Hope you are chilled out, sweet one,
Hypothermia, rickets, scurvy. Apparently A&E departments have been seeing a rise in people attending for treatment of cold-related conditions and other illnesses relating to poverty. Well darling, I don’t know what they expect quite frankly. If they WILL go and spend all of their money on tattoos is it any wonder they are malnourished? As for the cold, why don’t they put another jumper on? To me darling it seems like some kind of a twisted publicity stunt to make you look bad, but let me assure you that they are just reaffirming the fact that they are not managing their money properly and should be sanctioned. Perhaps you should close more A&E departments, too, for good measure.
In other news though, Millipede has accused you of failing women! How very dare he! I mean, okay, you don’t have that many birds working for you and you’d like to get the figure up to 33% (50% would be WAY too much), but let’s be honest here for a minute. Women aren’t that good at politics with their nurturing ways and bleeding hearts, and it takes a tough girl like our Theresa to make the disabled cull seem like a good idea.
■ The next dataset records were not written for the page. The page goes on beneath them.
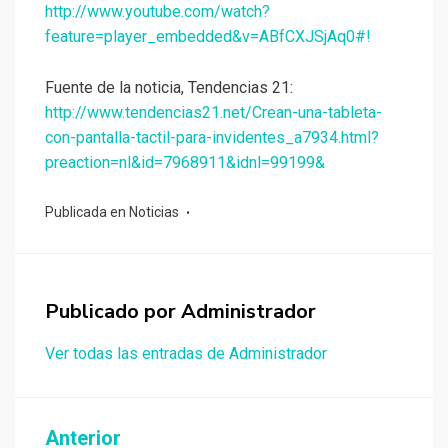
http://www.youtube.com/watch?
feature=player_embedded&v=ABfCXJSjAq0#!
Fuente de la noticia, Tendencias 21:
http://www.tendencias21.net/Crean-una-tableta-
con-pantalla-tactil-para-invidentes_a7934.html?
preaction=nl&id=7968911&idnl=99199&
Publicada en
Noticias
Publicado por
Administrador
Ver todas las entradas de Administrador
Navegación
Anterior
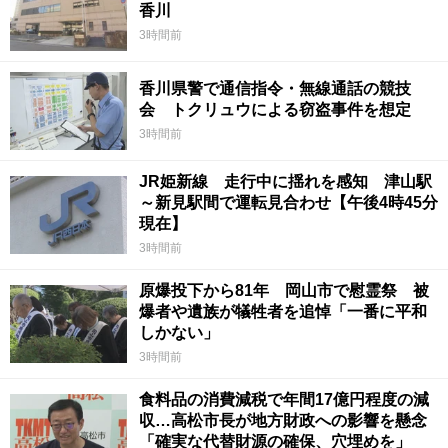
香川
3時間前
香川県警で通信指令・無線通話の競技
会 トクリュウによる窃盗事件を想定
3時間前
JR姫新線 走行中に揺れを感知 津山駅
～新見駅間で運転見合わせ【午後4時45分
現在】
3時間前
原爆投下から81年 岡山市で慰霊祭 被
爆者や遺族が犠牲者を追悼「一番に平和
しかない」
3時間前
食料品の消費減税で年間17億円程度の減
収…高松市長が地方財政への影響を懸念
「確実な代替財源の確保、穴埋めを」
You could always get Katie Hopkins to come and work for you. I saw her on that awful debate with all of those chavs and benefit claimants, and she and Edwina were the only two who made any sense with their personal attacks, talking over people and generally making bloody good Conservative sense. If you had Katie as one of your frontbenchers the deficit would be gone in a matter of minutes, as almost every unemployed person would starve to death. Which, let’s face it, would be fabulous. If you don’t pay taxes you really are a complete waste of space after all, unless you are a corporation or have an offshore account.
Don’t forget I need a job too darling. I’d look great on the front bench and I would clap and sing “Yay! Yay! Woohoo!” at everything that you said and “Put a f**king sock in it you union scum!” to everything that Millipede said. What should I wear?